US 12,012,127 B2
	Top-down view object detection and tracking
Subhasis Das, Menlo Park, CA (US); Benjamin Isaac Zwiebel, Burlingame, CA (US); Kai Yu, Burlingame, CA (US); and James William Vaisey Philbin, Palo Alto, CA (US)
Assigned to Zoox, Inc., Foster City, CA (US)
Filed by Zoox, Inc., Foster City, CA (US)
Filed on Jan. 31, 2020, as Appl. No. 16/779,576.
Claims priority of provisional application 62/926,423, filed on Oct. 26, 2019.
Prior Publication US 2021/0181758 A1, Jun. 17, 2021
This patent is subject to a terminal disclaimer.
Int. Cl. B60W 60/00 (2020.01); G01S 13/89 (2006.01); G01S 13/931 (2020.01); G01S 17/89 (2020.01); G01S 17/931 (2020.01); G05D 1/00 (2024.01); G06T 7/215 (2017.01); G06T 7/246 (2017.01); G06T 7/292 (2017.01); G06V 10/25 (2022.01); G06V 10/778 (2022.01); G06V 10/80 (2022.01); G06V 20/56 (2022.01); G06V 30/19 (2022.01); G06V 30/24 (2022.01)

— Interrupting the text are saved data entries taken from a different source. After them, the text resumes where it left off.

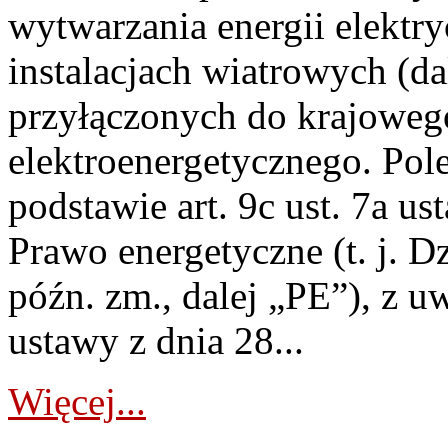
wytwarzania energii elektry
instalacjach wiatrowych (da
przyłączonych do krajoweg
elektroenergetycznego. Pol
podstawie art. 9c ust. 7a us
Prawo energetyczne (t. j. D
późn. zm., dalej „PE”), z u
ustawy z dnia 28...
Więcej...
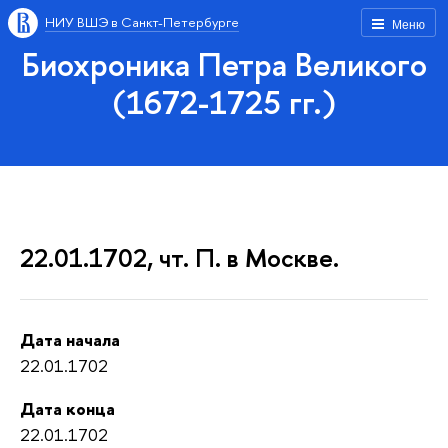
НИУ ВШЭ в Санкт-Петербурге
Меню
Биохроника Петра Великого
(1672-1725 гг.)
22.01.1702, чт. П. в Москве.
Дата начала
22.01.1702
Дата конца
22.01.1702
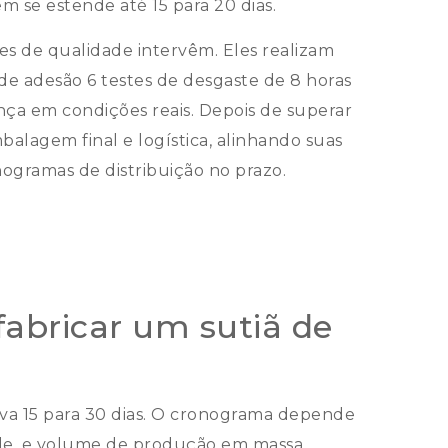
m se estende até 15 para 20 dias.
pes de qualidade intervêm. Eles realizam
 de adesão 6 testes de desgaste de 8 horas
ça em condições reais. Depois de superar
balagem final e logística, alinhando suas
ogramas de distribuição no prazo.
abricar um sutiã de
leva 15 para 30 dias. O cronograma depende
de, e volume de produção em massa.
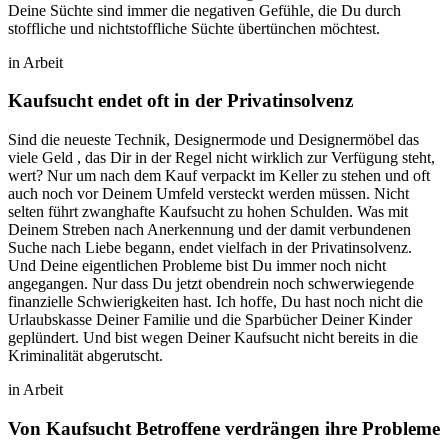
Deine Süchte sind immer die negativen Gefühle, die Du durch
stoffliche und nichtstoffliche Süchte übertünchen möchtest.
in Arbeit
Kaufsucht endet oft in der Privatinsolvenz
Sind die neueste Technik, Designermode und Designermöbel das
viele Geld , das Dir in der Regel nicht wirklich zur Verfügung steht,
wert? Nur um nach dem Kauf verpackt im Keller zu stehen und oft
auch noch vor Deinem Umfeld versteckt werden müssen. Nicht
selten führt zwanghafte Kaufsucht zu hohen Schulden. Was mit
Deinem Streben nach Anerkennung und der damit verbundenen
Suche nach Liebe begann, endet vielfach in der Privatinsolvenz.
Und Deine eigentlichen Probleme bist Du immer noch nicht
angegangen. Nur dass Du jetzt obendrein noch schwerwiegende
finanzielle Schwierigkeiten hast. Ich hoffe, Du hast noch nicht die
Urlaubskasse Deiner Familie und die Sparbücher Deiner Kinder
geplündert. Und bist wegen Deiner Kaufsucht nicht bereits in die
Kriminalität abgerutscht.
in Arbeit
Von Kaufsucht Betroffene verdrängen ihre Probleme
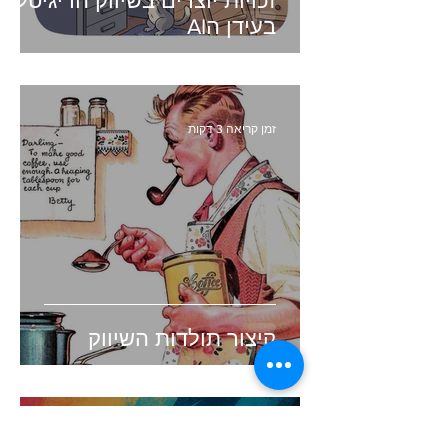
זכויות יוצרים בשיווק הדיגיטלי -
בעידן הAI
זמן קריאה 3 דקות
קיצור תולדות השיווק
זמן קריאה 4 דקות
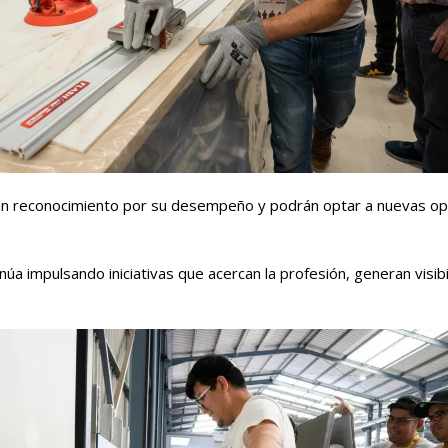
án reconocimiento por su desempeño y podrán optar a nuevas opor
núa impulsando iniciativas que acercan la profesión, generan visib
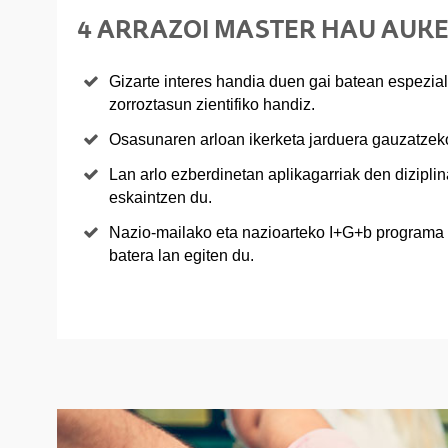
4 ARRAZOI MASTER HAU AUK
Gizarte interes handia duen gai batean espezia
zorroztasun zientifiko handiz.
Osasunaren arloan ikerketa jarduera gauzatzeko 
Lan arlo ezberdinetan aplikagarriak den dizipli
eskaintzen du.
Nazio-mailako eta nazioarteko I+G+b programa 
batera lan egiten du.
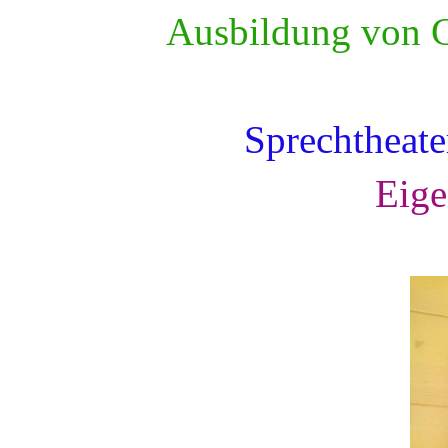
Ausbildung von G
Sprechtheate
Eige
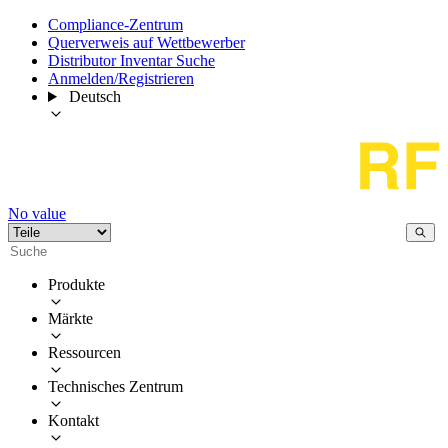
Compliance-Zentrum
Querverweis auf Wettbewerber
Distributor Inventar Suche
Anmelden/Registrieren
Deutsch
No value
Produkte
Märkte
Ressourcen
Technisches Zentrum
Kontakt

CPC B60W 60/0027 (2020.02) [G01S 13/89 (2013.01); G01S 13/931 (2013.01); G01S 17/89 (2013.01); G01S 17/931 (2020.01); G05D 1/0248 (2013.01); G06T 7/215 (2017.01); G06T 7/251 (2017.01); G06T 7/292 (2017.01); G06V 10/25 (2022.01); G06V 10/778 (2022.01); G06V 10/80 (2022.01); G06V 20/56 (2022.01); G06V 30/19147 (2022.01); G06V 30/19173 (2022.01); G06V 30/1918 (2022.01); G06V 30/2552 (2022.01); G01S 2013/932 (2020.01); G06T 2207/20081 (2013.01); G06T 2207/20084 (2013.01); G06T 2207/30241 (2013.01); G06T 2207/30261 (2013.01)]

19 Claims

9. A system comprising:

one or more processors; and

a memory storing processor-executable instructions that, when executed by the one or more processors, cause the one or more processors to perform operations comprising:

receiving first sensor data and second sensor data;

inputting the first sensor data to a first perception pipeline and inputting the second sensor data to a second perception pipeline;

receiving a first output from the first perception pipeline based at least in part on the first sensor data and a second output from the second perception pipeline, the first output and the second output identifying an object in an environment;

receiving a previous track associated with the object in the environment, the previous track identifying at least one of an estimated previous position of the object, a previous region of interest, or a previous velocity of the object;

inputting the first output, the second output, and at least part of the previous track into a machine-learning (ML) model;

receiving, from the ML model, a data structure comprising a region of interest, object classification, and a pose associated with the object, the pose indicating at least one of a position or a yaw associated with the object;

determining an updated track associated with the object based at least in part on the data structure, a current position, and at least one of the region of interest or the yaw associated with the object; and

updating, based at least in part on the data structure, one or more previous tracks by retiring the one or more previous tracks, wherein retiring the one or more previous tracks comprises indicating that the object associated with the one or more previous tracks has been occluded for a threshold amount of time.